━━━━━ Exercise input

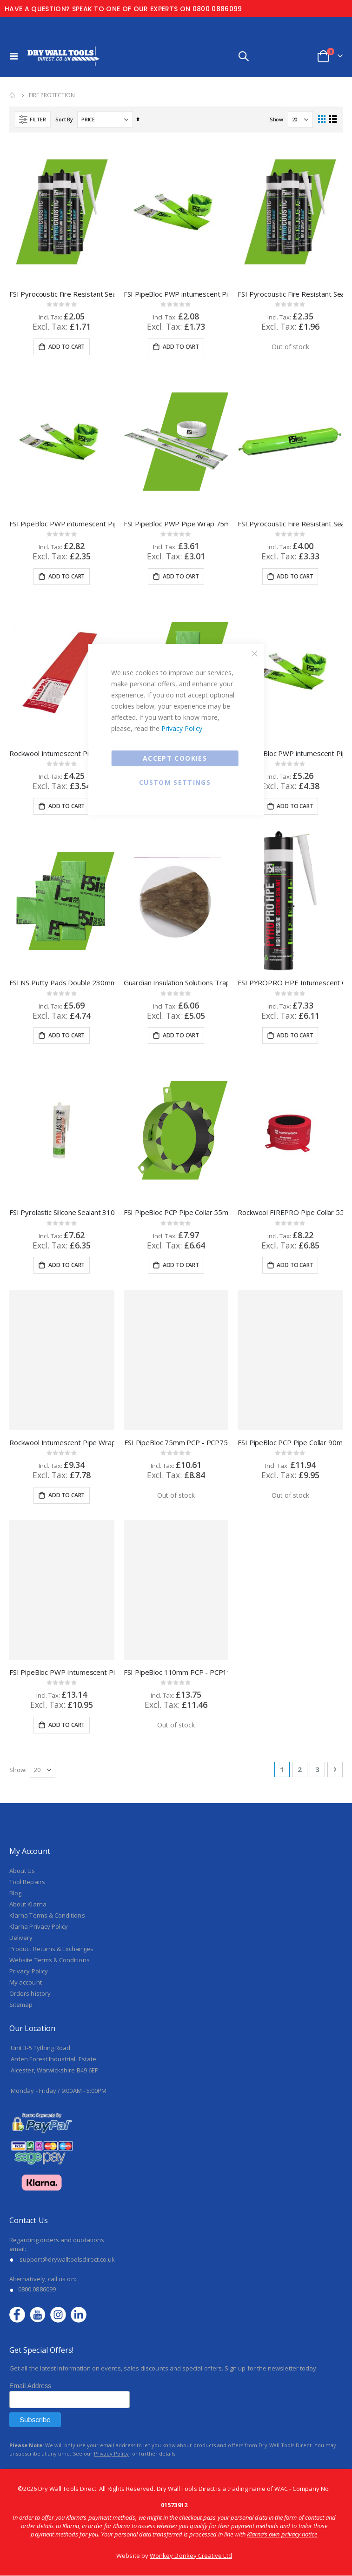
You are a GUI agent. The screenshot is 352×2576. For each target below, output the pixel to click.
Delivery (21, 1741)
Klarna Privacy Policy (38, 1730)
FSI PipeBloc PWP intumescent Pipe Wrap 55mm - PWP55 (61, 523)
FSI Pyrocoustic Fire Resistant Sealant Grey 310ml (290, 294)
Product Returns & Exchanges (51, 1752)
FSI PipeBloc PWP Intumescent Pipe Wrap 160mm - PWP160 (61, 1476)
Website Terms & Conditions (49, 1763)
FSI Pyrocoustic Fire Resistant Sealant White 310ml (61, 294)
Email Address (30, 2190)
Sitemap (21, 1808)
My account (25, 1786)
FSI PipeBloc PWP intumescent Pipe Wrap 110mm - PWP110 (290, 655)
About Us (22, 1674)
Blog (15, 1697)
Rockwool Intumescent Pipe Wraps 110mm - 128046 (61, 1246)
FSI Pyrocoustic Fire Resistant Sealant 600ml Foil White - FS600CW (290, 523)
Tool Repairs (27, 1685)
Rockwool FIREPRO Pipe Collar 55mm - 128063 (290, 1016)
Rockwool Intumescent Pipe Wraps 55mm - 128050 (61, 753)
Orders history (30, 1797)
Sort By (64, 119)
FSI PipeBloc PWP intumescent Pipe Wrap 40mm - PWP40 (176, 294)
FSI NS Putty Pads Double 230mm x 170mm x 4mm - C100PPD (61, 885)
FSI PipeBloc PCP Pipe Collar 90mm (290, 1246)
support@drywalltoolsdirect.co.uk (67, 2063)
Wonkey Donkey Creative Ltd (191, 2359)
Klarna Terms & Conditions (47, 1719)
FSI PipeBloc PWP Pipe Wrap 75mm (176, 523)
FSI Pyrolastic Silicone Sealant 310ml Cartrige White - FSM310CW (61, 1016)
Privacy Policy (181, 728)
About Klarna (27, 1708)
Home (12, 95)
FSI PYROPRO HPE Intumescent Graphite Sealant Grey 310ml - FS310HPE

━━━━━━━━━━

» Work required: Retype the data above verbatim, minus images.

» Answer area:
You are a GUI agent. The screenshot is 352×2576. For each target below, output the pixel to click.
Delivery (21, 1741)
Klarna Privacy Policy (38, 1730)
FSI PipeBloc PWP intumescent Pipe Wrap 55mm - PWP55 (61, 523)
FSI Pyrocoustic Fire Resistant Sealant Grey 310ml (290, 294)
Product Returns & Exchanges (51, 1752)
FSI PipeBloc PWP Intumescent Pipe Wrap 160mm - PWP160 (61, 1476)
Website Terms & Conditions (49, 1763)
FSI Pyrocoustic Fire Resistant Sealant White 310ml (61, 294)
Email Address (30, 2190)
Sitemap (21, 1808)
My account (25, 1786)
FSI PipeBloc PWP intumescent Pipe Wrap 110mm - PWP110 (290, 655)
About Us (22, 1674)
Blog (15, 1697)
Rockwool Intumescent Pipe Wraps 110mm - 128046 (61, 1246)
FSI Pyrocoustic Fire Resistant Sealant 600ml Foil White - FS600CW (290, 523)
Tool Repairs (27, 1685)
Rockwool FIREPRO Pipe Collar 55mm - 128063 (290, 1016)
Rockwool Intumescent Pipe Wraps 55mm - 128050 (61, 753)
Orders history (30, 1797)
Sort By (64, 119)
FSI PipeBloc PWP intumescent Pipe Wrap 40mm - PWP40 (176, 294)
FSI NS Putty Pads Double 230mm x 170mm x 4mm - C100PPD (61, 885)
FSI PipeBloc PCP Pipe Collar 90mm (290, 1246)
support@drywalltoolsdirect.co.uk (67, 2063)
Wonkey Donkey Creative Ltd (191, 2359)
Klarna Terms & Conditions (47, 1719)
FSI PipeBloc PWP Pipe Wrap 75mm (176, 523)
FSI Pyrolastic Silicone Sealant 310ml Cartrige White - FSM310CW (61, 1016)
Privacy Policy (181, 728)
About Klarna (27, 1708)
Home (12, 95)
FSI PYROPRO HPE Intumescent Graphite Sealant Grey 310ml - FS310HPE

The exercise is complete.